* **Task to carry out**:
Using the data that follows, give the number of lines in which the word "donde" occurs. Write only the number.

[Collected data]
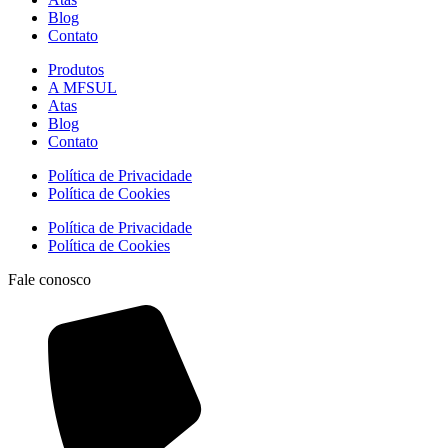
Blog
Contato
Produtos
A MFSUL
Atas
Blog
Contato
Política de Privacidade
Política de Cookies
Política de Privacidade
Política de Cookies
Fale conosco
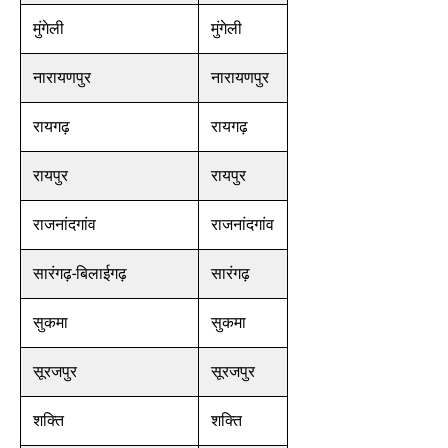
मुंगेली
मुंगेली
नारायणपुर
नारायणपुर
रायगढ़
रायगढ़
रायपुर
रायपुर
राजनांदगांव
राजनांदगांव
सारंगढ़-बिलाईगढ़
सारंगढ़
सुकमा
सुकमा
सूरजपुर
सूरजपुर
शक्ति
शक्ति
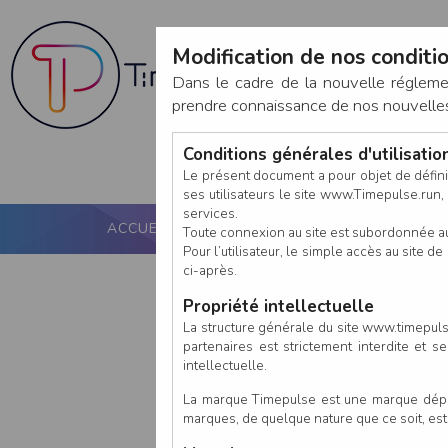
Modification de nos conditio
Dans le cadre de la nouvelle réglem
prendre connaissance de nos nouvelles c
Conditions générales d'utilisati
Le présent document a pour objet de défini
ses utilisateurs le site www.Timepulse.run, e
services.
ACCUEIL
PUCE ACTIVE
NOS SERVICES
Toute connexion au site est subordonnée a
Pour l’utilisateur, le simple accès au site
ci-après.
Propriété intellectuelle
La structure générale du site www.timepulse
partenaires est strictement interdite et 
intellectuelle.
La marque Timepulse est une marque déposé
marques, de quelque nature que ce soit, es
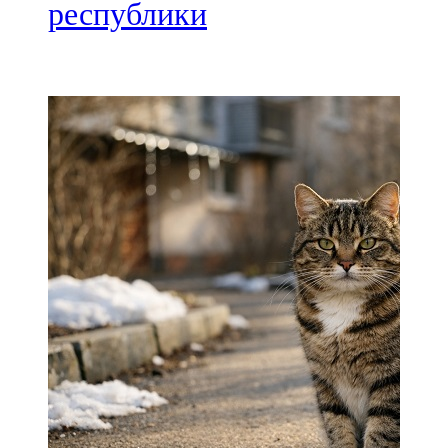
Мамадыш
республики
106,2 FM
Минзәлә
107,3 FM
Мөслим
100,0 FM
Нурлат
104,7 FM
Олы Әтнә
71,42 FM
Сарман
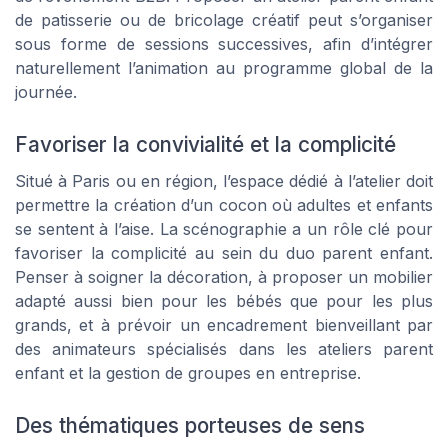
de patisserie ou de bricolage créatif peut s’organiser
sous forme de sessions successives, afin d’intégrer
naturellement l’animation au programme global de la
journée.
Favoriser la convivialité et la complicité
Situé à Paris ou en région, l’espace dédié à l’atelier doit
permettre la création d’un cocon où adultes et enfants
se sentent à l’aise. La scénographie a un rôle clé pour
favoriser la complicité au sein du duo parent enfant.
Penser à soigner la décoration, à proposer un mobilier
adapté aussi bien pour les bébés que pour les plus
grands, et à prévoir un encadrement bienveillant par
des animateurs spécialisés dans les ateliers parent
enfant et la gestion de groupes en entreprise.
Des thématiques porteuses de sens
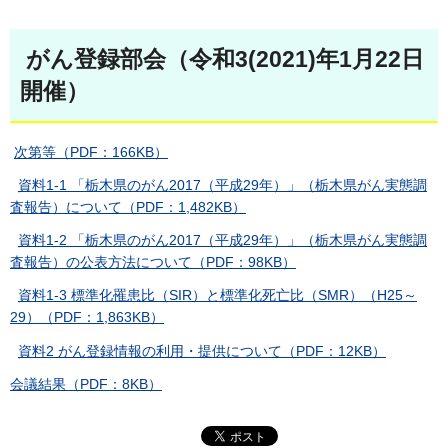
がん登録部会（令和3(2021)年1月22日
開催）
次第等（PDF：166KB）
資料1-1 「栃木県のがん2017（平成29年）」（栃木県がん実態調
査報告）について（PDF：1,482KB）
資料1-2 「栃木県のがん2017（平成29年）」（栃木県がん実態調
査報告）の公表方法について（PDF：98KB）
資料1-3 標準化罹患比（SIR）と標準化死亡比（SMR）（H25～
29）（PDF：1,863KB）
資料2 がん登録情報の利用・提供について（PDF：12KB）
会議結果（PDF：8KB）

---

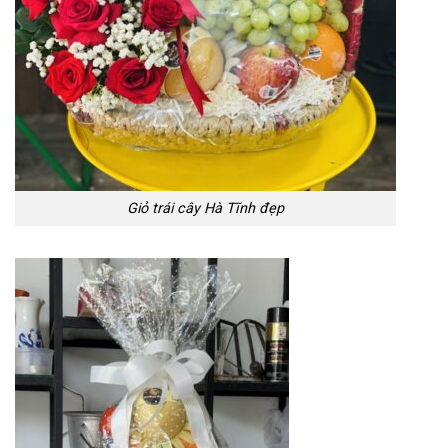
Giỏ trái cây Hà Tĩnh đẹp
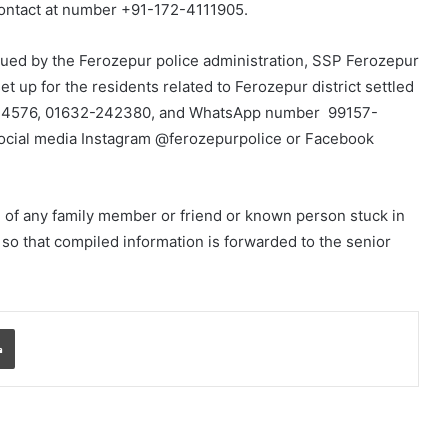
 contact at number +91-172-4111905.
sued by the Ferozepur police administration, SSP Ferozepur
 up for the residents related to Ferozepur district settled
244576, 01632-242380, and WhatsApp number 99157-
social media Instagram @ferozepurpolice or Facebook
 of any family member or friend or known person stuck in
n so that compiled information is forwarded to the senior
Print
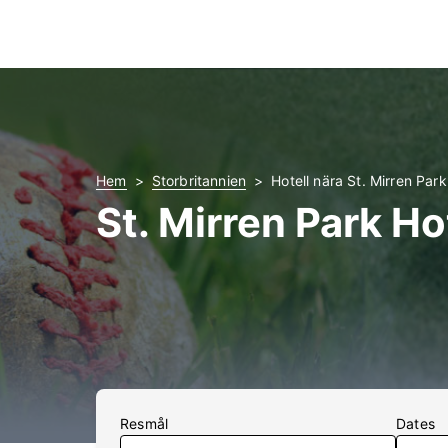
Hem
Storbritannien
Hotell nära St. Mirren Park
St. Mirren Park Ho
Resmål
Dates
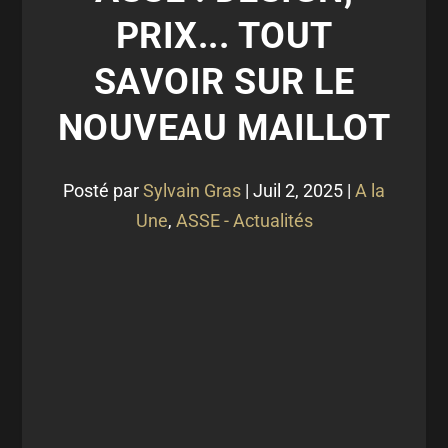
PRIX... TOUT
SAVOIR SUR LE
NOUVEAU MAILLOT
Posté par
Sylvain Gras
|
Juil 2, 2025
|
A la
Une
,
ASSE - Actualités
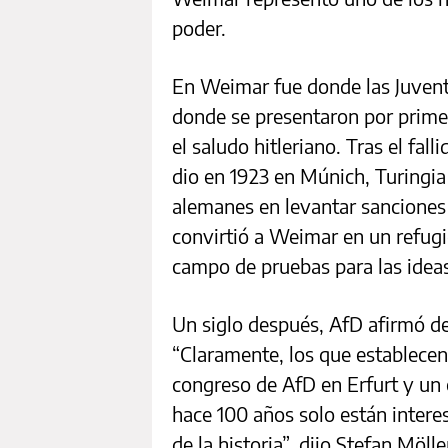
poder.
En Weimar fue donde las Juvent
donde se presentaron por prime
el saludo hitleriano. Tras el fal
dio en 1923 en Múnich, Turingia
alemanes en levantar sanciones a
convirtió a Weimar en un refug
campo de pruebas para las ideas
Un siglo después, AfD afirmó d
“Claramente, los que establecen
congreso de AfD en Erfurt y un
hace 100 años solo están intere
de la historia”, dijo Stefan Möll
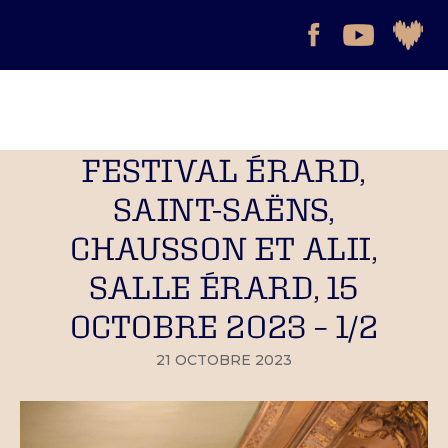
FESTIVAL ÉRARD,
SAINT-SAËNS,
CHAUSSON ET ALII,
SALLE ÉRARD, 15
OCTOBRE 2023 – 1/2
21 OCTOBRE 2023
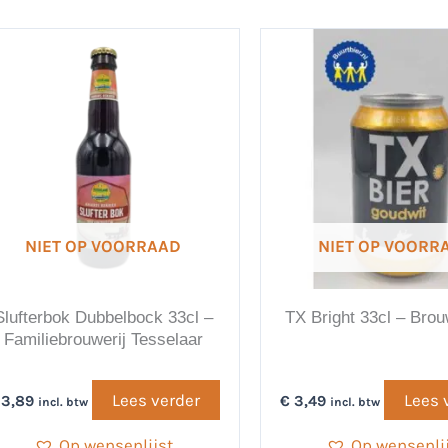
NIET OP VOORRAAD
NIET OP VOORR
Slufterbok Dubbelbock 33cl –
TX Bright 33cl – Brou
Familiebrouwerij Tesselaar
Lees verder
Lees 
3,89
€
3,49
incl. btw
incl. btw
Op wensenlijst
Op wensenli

---

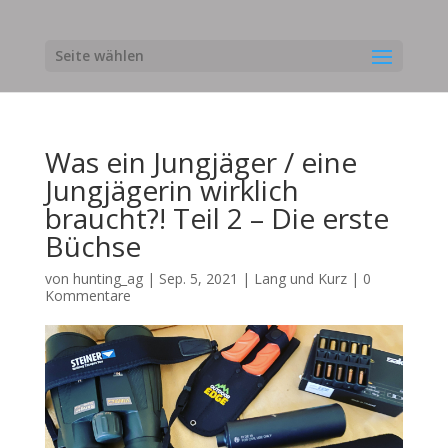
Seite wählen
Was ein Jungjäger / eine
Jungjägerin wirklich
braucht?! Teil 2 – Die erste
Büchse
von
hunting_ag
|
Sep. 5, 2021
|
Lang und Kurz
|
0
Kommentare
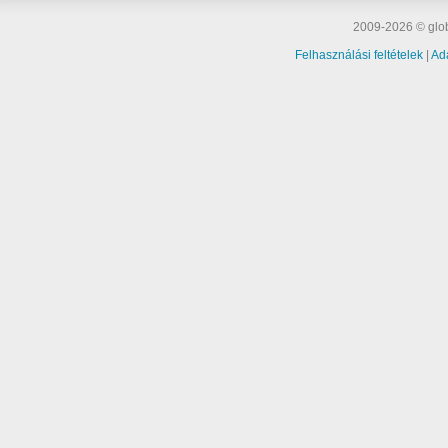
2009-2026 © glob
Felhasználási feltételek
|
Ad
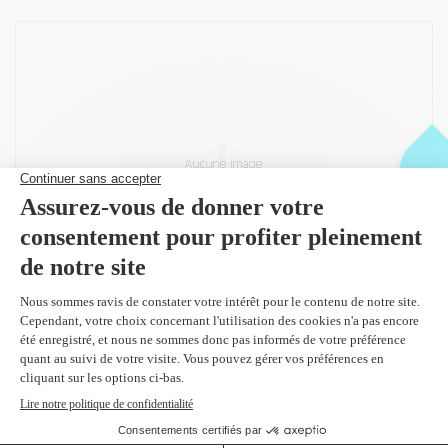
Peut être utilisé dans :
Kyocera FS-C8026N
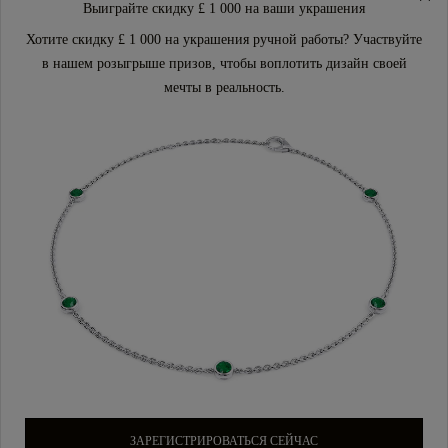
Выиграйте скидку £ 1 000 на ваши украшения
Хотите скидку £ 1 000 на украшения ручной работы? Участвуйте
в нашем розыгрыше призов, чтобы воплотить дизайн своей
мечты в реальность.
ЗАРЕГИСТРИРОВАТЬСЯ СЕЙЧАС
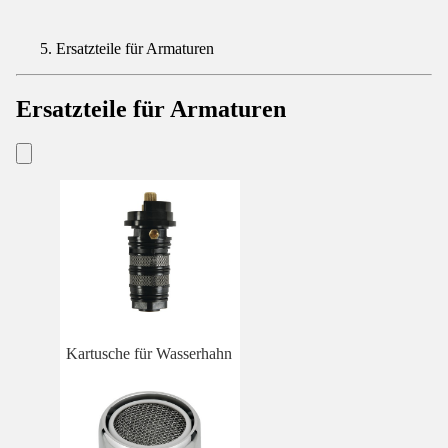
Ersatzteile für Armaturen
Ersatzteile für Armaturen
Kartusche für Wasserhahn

* **Exercise output**:
2